## Aim of the exercise
Every line with the string "Thema" should be copied from the data.

## Records to use

+++++

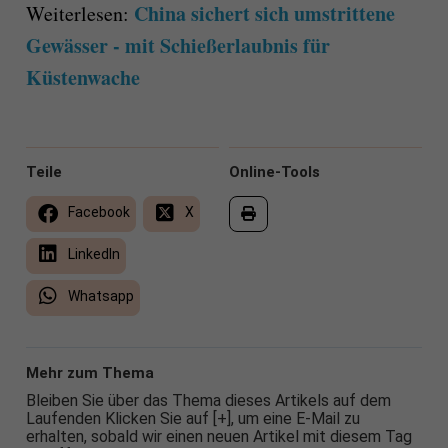
China sichert sich umstrittene
Weiterlesen:
Gewässer - mit Schießerlaubnis für
Küstenwache
Teile
Online-Tools
Facebook
X
LinkedIn
Whatsapp
Mehr zum Thema
Bleiben Sie über das Thema dieses Artikels auf dem
Laufenden Klicken Sie auf [+], um eine E-Mail zu
erhalten, sobald wir einen neuen Artikel mit diesem Tag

+++++

## Response below
Mehr zum Thema
Bleiben Sie über das Thema dieses Artikels auf dem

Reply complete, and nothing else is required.